- Page images and extracted text -
----------------------------------------

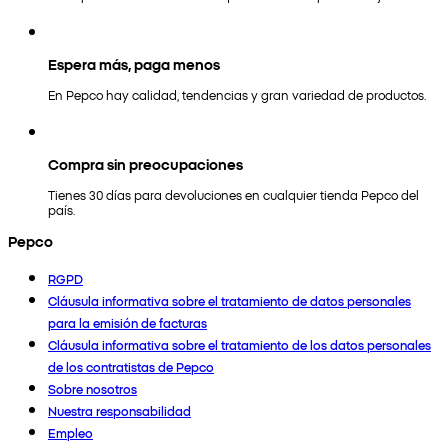
Espera más, paga menos
En Pepco hay calidad, tendencias y gran variedad de productos.
Compra sin preocupaciones
Tienes 30 días para devoluciones en cualquier tienda Pepco del
país.
Pepco
RGPD
Cláusula informativa sobre el tratamiento de datos personales
para la emisión de facturas
Cláusula informativa sobre el tratamiento de los datos personales
de los contratistas de Pepco
Sobre nosotros
Nuestra responsabilidad
Empleo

----------------------------------------

- WHAT THIS TASK INVOLVES -
From the first line to the last, set down the records word for word and drop the images.

- OUTPUT OF THE TASK -
Espera más, paga menos
En Pepco hay calidad, tendencias y gran variedad de productos.
Compra sin preocupaciones
Tienes 30 días para devoluciones en cualquier tienda Pepco del
país.
Pepco
RGPD
Cláusula informativa sobre el tratamiento de datos personales
para la emisión de facturas
Cláusula informativa sobre el tratamiento de los datos personales
de los contratistas de Pepco
Sobre nosotros
Nuestra responsabilidad
Empleo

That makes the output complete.